Seine auf mehrere Verfahrensbeanstandungen und die Sachrüge gestützte Revision führt lediglich zur Aufhebung des Strafausspruchs in dem aus der Entscheidungsformel ersichtlichen Umfang (§ 349 Abs. 4 StPO). Im Übrigen erweist sie sich als unbegründet im Sinne von § 349 Abs. 2 StPO.

1. Die Rüge der Verletzung von § 261 StPO ist erfolglos. Die Revision hatte dazu ursprünglich beanstandet, es seien (insgesamt) neun im Urteil verwertete Urkunden nicht Gegenstand der Beweisaufnahme in der Hauptverhandlung gewesen. Mit Schriftsatz vom 9. Juli 2016 hat sie an dieser Beanstandung bezüglich eines Teils der Urkunden bereits nicht mehr festgehalten.

Der Rüge insgesamt bleibt der Erfolg versagt. Denn die Revision hatte bei der Erhebung der Rüge vorgetragen, „keine dieser Urkunden“ sei „Gegenstand von Vorhalten im Rahmen der Vernehmungen von Zeugen und des Sachverständigen“ gewesen. Sie seien auch nicht auf andere Weise ordnungsgemäß in die Hauptverhandlung eingeführt worden (Seite 3 der Revisionsbegründung vom 15. Februar 2016). Dieser Vortrag der Revision hat ausweislich der dienstlichen Stellungnahmen der Berufsrichter der Strafkammer und des Sitzungsvertreters der Staatsanwaltschaft so gerade keine Bestätigung gefunden.

Die übrigen Verfahrensrügen dringen aus den in der Antragsschrift des Generalbundesanwalts genannten Gründen, die durch die Ausführungen im Schriftsatz der Revision vom 9. Juli 2016 nicht ausgeräumt worden sind, nicht durch.

2. Der Schuldspruch weist keine Rechtsfehler auf.

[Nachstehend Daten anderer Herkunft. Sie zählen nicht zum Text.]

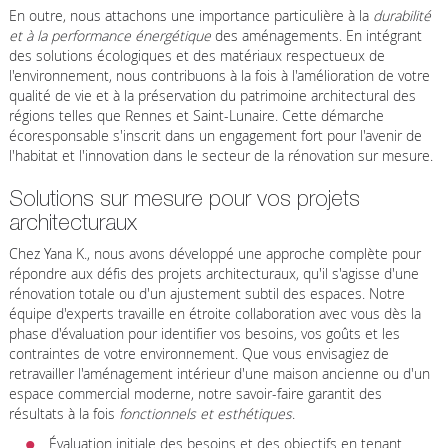
En outre, nous attachons une importance particulière à la
durabilité
et à la performance énergétique
des aménagements. En intégrant
des solutions écologiques et des matériaux respectueux de
l'environnement, nous contribuons à la fois à l'amélioration de votre
qualité de vie et à la préservation du patrimoine architectural des
régions telles que Rennes et Saint-Lunaire. Cette démarche
écoresponsable s'inscrit dans un engagement fort pour l'avenir de
l'habitat et l'innovation dans le secteur de la rénovation sur mesure.
Solutions sur mesure pour vos projets
architecturaux
Chez Yana K., nous avons développé une approche complète pour
répondre aux défis des projets architecturaux, qu'il s'agisse d'une
rénovation totale ou d'un ajustement subtil des espaces. Notre
équipe d'experts travaille en étroite collaboration avec vous dès la
phase d'évaluation pour identifier vos besoins, vos goûts et les
contraintes de votre environnement. Que vous envisagiez de
retravailler l'aménagement intérieur d'une maison ancienne ou d'un
espace commercial moderne, notre savoir-faire garantit des
résultats à la fois
fonctionnels et esthétiques
.
Évaluation initiale des besoins et des objectifs en tenant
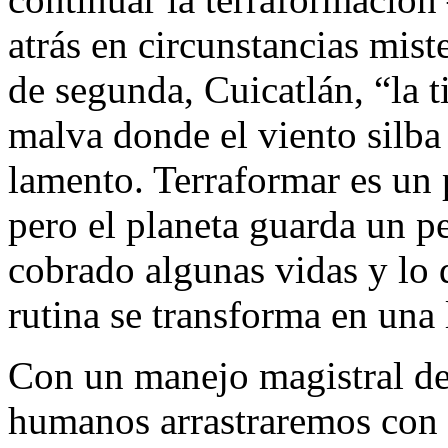
atrás en circunstancias mis
de segunda, Cuicatlán, “la 
malva donde el viento silba
lamento. Terraformar es un 
pero el planeta guarda un p
cobrado algunas vidas y lo 
rutina se transforma en una 
Con un manejo magistral de
humanos arrastraremos con n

Den ihn tragenden Feststellungen liegt eine außerordentlich sorgfältige Beweiswürdigung zugrunde. Die Strafkammer hat aus den erhobenen Beweisen durchgängig mögliche Schlüsse gezogen und eine umfassende Gesamtwürdigung vorgenommen.

3. Der Strafausspruch hält dagegen rechtlicher Überprüfung nicht stand.

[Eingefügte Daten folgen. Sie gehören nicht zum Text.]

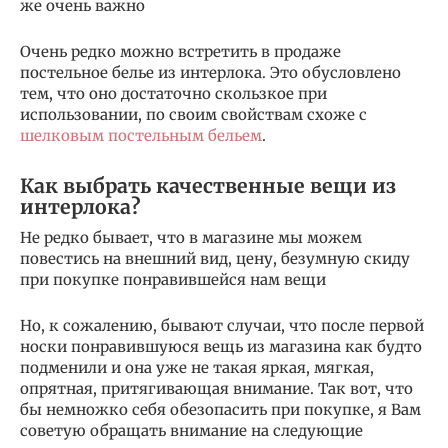
же очень важно
Очень редко можно встретить в продаже
постельное белье из интерлока. Это обусловлено
тем, что оно достаточно скользкое при
использовании, по своим свойствам схоже с
шелковым постельным бельем
.
Как выбрать качественные вещи из
интерлока?
Не редко бывает, что в магазине мы можем
повестись на внешний вид, цену, безумную скиду
при покупке понравившейся нам вещи
Но, к сожалению, бывают случаи, что после первой
носки понравившуюся вещь из магазина как будто
подменили и она уже не такая яркая, мягкая,
опрятная, притягивающая внимание. Так вот, что
бы немножко себя обезопасить при покупке, я Вам
советую обращать внимание на следующие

Das Landgericht hat im Rahmen seiner Strafzumessungserwägungen nicht erkennbar die dem Angeklagten als Steuerberater drohenden berufsrechtlichen Folgen in den Blick genommen (vgl. dazu BGH, Beschluss vom 11. April 2013 - 2 StR 506/12, NStZ 2013, 522 mwN). Die Begehung einer - hier versuchten - Steuerhinterziehung durch einen Steuerberater kann gemäß § 89 Abs. 1, § 90 Abs. 1 Nr. 5 Steuerberatungsgesetz als Berufspflichtverletzung sogar zu einem Ausschluss aus dem Beruf führen (Kuhls in Kuhls u.a., Steuerberatungsgesetz, 3. Aufl., § 90 Rn. 47 mwN). Steht die Möglichkeit eines Verlustes der beruflichen oder wirtschaftlichen Existenz aufgrund berufsrechtlicher Folgen aus Anlass der Begehung einer Straftat im Raum, handelt es sich regelmäßig um einen zu berücksichtigenden Strafzumessungsgrund (BGH aaO). Dem hat die Strafkammer nicht entsprochen, sondern lediglich außerhalb der Strafzumessung die Maßregel des § 70 StGB erörtert und die Anordnung des Berufsverbots im Ergebnis abgelehnt.

Der Senat kann nicht ausschließen, dass das Tatgericht zu einer geringeren Freiheitsstrafe gelangt wäre, wenn es die aufgezeigten, möglichen berufsrechtlichen Folgen bei der Bemessung der Strafe bedacht hätte.

Da es sich lediglich um einen Wertungsfehler handelt, bleiben die zum Strafausspruch getroffenen Feststellungen bestehen (§ 353 Abs. 2 StPO).